No decision on Community Agreement contribution requirements

  • Town Counsel John Barrett (l) discussing Athol’s host community agreements with cannabis retail and cultivation businesses at Tuesday meeting of the Select Board. Listening are board members, from left, William Chiasson, Stephen Raymond and Chair Rebecca Bialecki. Greg Vine

For the Athol Daily News
Published: 6/20/2019 9:35:26 PM
Modified: 6/20/2019 9:35:16 PM

ATHOL – At its meeting Tuesday night, the town’s Select Board was unable to determine the best way to ensure that those cannabis retail and cultivation businesses that have signed host community agreements with Athol meet the agreements’ requirement that they contribute to a non-profit or charitable organization. The contribution is supposed to go to a group or groups involved in drug abuse prevention and educating young people about the risks associated with marijuana.

“The language that we utilized to move forward with the agreement,” said Town Manager Shaun Suhoski, “was that the company will consider the recommendations of the (Select) Board or its designee. So, that’s the language we have before us.”

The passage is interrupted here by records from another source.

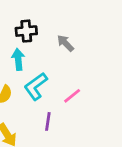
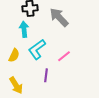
gray arrow: (65, 43) -> (59, 17), size x1.5

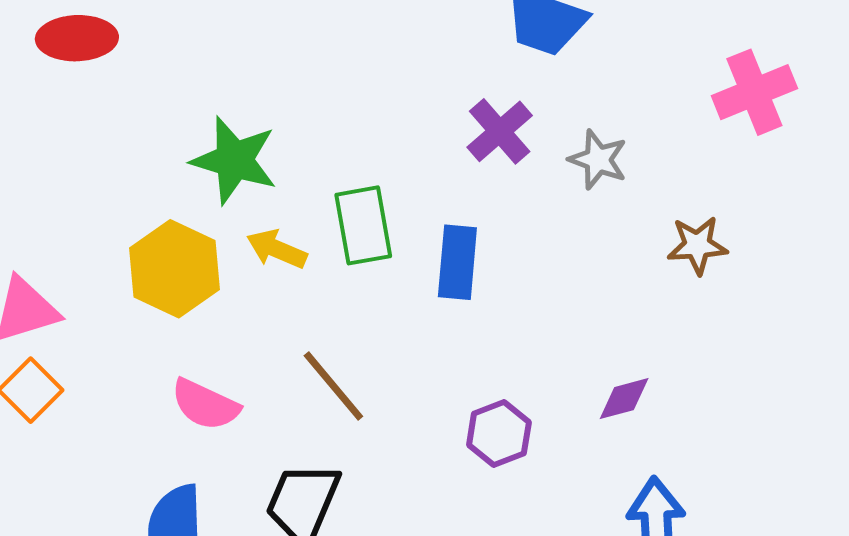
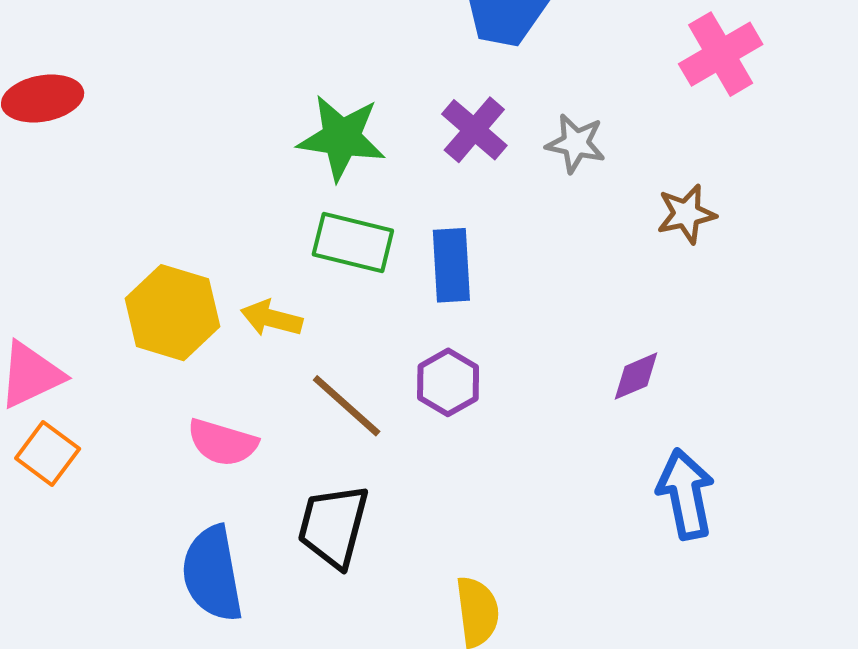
green star: (234, 160) -> (341, 138), moved
green rectangle: (363, 225) -> (353, 242), turned -58
yellow arrow: (277, 249) -> (272, 318), moved
purple hexagon: (499, 434) -> (448, 382), moved

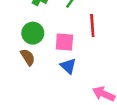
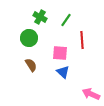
green circle: (33, 33) -> (29, 38), moved

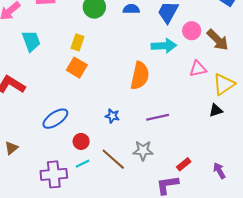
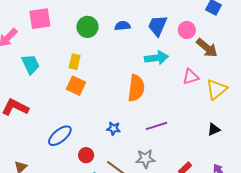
pink circle: (192, 31) -> (187, 30), moved
black triangle: (216, 110) -> (214, 130), moved

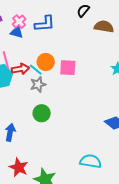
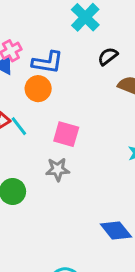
orange circle: (46, 62) -> (38, 89), moved
gray star: (38, 84) -> (58, 169), moved

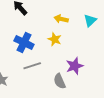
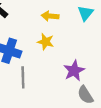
gray line: (32, 66) -> (23, 77), turned -66
gray semicircle: (60, 81) -> (85, 95), moved

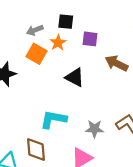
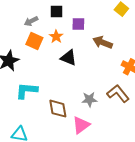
orange star: (58, 43) -> (56, 37), moved
cyan L-shape: (53, 119) -> (27, 91), moved
brown diamond: (36, 150) -> (58, 109), moved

“Right now,” he continued, “if the board does nothing they would just follow the letter of the agreement; if the board has a recommendation, they would have to consider it.”

“When talked about this several months ago,” said Board Chair Rebecca Bialecki, “Holly (Young) and myself felt it probably didn’t make sense for the Board of Selectmen to be the group that makes recommendations, but instead talked about a committee of citizens who would recommend different groups. Hopefully, that would be more equitable as far as really looking at what the purpose of the donations might be for, and make a decision based on their impact and their ability to really reach the citizens of Athol. I don’t think it was ever the intent for the Select Board to decide who gets what.”

“I don’t think there was any final decision made,” she continued, “but at this point I think we are at a point where we need to start to assemble the people we might want to go to in assembling an ad hoc committee. We might want to ask people now if they’re interested.”

“I think the best way to approach this is to follow the language everybody signed off on,” said board member Lee Chauvette. “I don’t think it’s the intent of the language – it certainly wasn’t my intent – for a group of people to dictate to the private companies where their donations go.”

“My concern,” said Bialecki, “is that sometimes the non-profit with the biggest budget wins. Given that most of the marijuana facilities coming into this community are people from outside our region, they don’t have the depth of knowledge of the community-based services that we have. I would not want to some agency with headquarters in Greenfield or Fitchburg put on a big dog-and-pony show because they have a satellite office in Athol. I want to ensure our schools, our small volunteer organizations have the same ability to appeal for donations.”

“I was against this requirement from the beginning,” said Young, “because they’re private businesses and I don’t feel that any other businesses are being asked to do this.”

“I guess I feel if an organization is going to come here and make the kind of money that they anticipate making,” Bialecki responded, “I would expect them to give something back to our local community.”

MassGrow, will be the largest cultivation facility in Athol once it occupies the former L.P. Athol building on Chestnut Hill Avenue. Under its host community agreement, MassGrow is required to pony up $30,000 to “a maximum three charitable, research, educational, or community organizations.” The cultivation operations setting up shop at the former Agway site agreed to a donation of $15,000, and two retailers who hope to open in Athol – Elev8 and Blue Jays – each have agreed to $10,000 contributions.

“We have had some inquiries from community groups already sending letters,” said Bialecki, “to find out how to contact these people because they want to get in on the ground floor to get these charitable donations.”

Town Counsel John Barrett noted the town of Townsend had established at trust fund commission “that would make recommendations on the expenditure of any trust funds that weren’t otherwise designated for certain entities. I’m not sure if Athol has that, or it’s something you want to look into. I think you could appoint an ad hoc committee and do it annually.”

“How about if we just had on file in the office a list of possible agencies, organizations that have expressed interest to us,” said board member William Chiasson.

“The onus needs to go to the organizations that are going to be seeking the money,” said Chauvette. “Who’s going to want to sit on a committee, do all that work, and then make a recommendation that may not be followed anyway. Whether or not it’s the Board of Selectmen or its designee, if it’s a designee committee, it’s always going to be looked up as the town did this, the board did that. I think that we should stay right out of it, and by ‘we’ I mean the town overall.”

The board ultimately decided to hold off on any decision regarding how to address the issue until its next meeting on July 2.